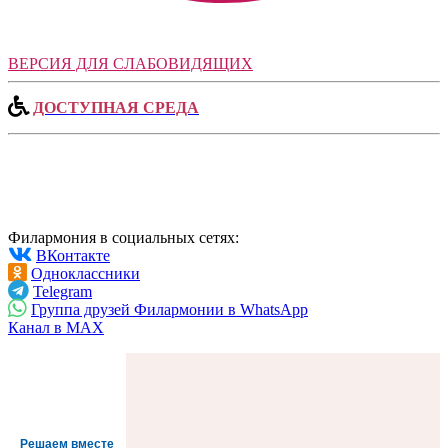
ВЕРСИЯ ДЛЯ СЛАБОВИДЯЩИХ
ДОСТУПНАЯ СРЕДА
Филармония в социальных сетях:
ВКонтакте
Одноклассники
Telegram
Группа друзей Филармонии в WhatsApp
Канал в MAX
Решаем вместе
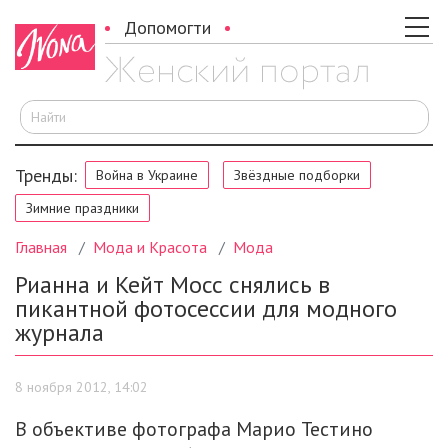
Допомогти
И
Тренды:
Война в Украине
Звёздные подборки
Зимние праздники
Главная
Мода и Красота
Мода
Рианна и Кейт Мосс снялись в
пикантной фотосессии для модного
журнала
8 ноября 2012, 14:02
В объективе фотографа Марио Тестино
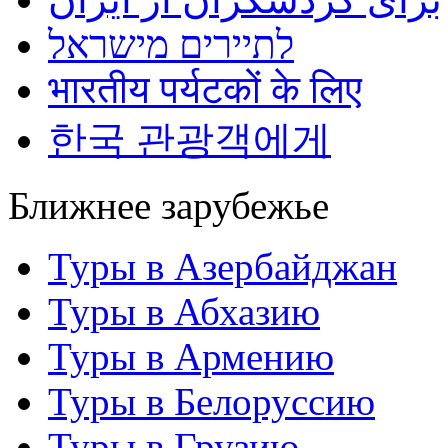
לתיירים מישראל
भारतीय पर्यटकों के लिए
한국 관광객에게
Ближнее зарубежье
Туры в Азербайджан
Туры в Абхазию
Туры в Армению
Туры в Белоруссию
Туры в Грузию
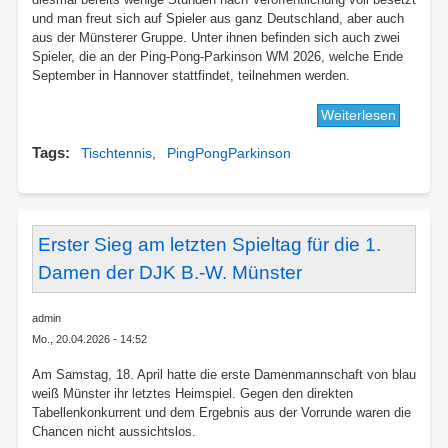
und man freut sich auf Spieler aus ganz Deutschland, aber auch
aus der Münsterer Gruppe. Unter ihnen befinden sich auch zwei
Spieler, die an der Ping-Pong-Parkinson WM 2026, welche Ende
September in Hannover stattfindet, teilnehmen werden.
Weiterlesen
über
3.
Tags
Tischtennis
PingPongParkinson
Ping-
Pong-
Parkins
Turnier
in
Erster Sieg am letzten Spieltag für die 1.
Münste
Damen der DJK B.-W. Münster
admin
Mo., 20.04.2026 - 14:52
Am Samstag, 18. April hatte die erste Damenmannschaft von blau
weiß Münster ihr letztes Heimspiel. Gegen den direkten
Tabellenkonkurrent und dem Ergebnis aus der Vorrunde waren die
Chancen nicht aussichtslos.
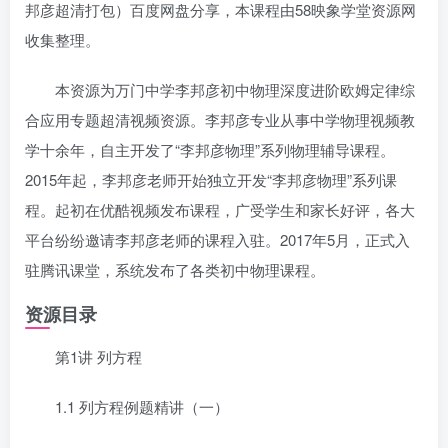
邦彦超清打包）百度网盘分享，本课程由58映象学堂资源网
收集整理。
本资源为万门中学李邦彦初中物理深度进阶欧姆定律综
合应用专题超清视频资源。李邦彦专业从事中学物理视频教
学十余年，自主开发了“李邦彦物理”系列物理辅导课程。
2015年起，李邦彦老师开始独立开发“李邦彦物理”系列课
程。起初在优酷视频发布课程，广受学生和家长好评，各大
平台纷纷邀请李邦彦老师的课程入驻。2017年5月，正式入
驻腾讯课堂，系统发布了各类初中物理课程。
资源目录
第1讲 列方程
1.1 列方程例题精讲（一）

_ _ _

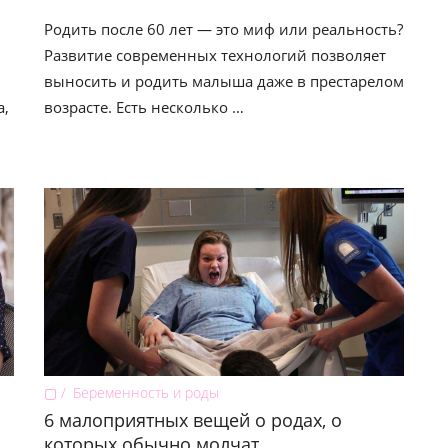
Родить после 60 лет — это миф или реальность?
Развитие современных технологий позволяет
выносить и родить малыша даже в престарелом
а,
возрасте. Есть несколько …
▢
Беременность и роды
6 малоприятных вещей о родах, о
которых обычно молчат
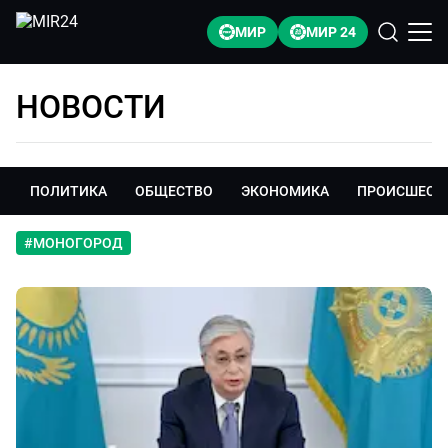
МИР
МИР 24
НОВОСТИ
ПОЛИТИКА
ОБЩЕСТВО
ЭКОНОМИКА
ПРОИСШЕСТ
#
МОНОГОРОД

_ _ _

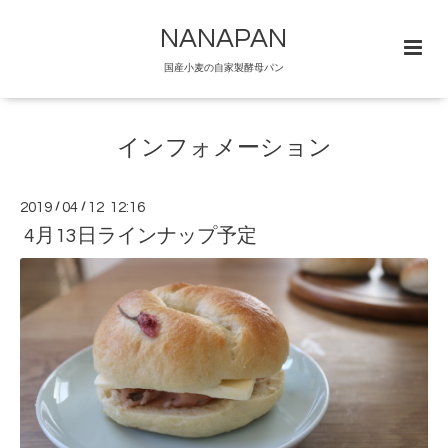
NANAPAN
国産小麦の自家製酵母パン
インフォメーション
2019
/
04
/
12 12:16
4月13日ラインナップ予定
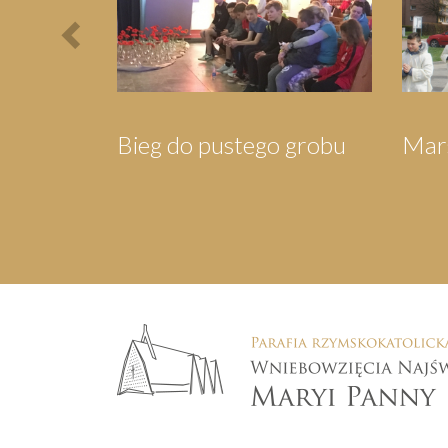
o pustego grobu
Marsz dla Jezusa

_ _ _

EXERCISE DESCRIPTION: If a line in the records above contains "auch", copy that line.

EXPECTED ANSWER:
und man freut sich auf Spieler aus ganz Deutschland, aber auch
aus der Münsterer Gruppe. Unter ihnen befinden sich auch zwei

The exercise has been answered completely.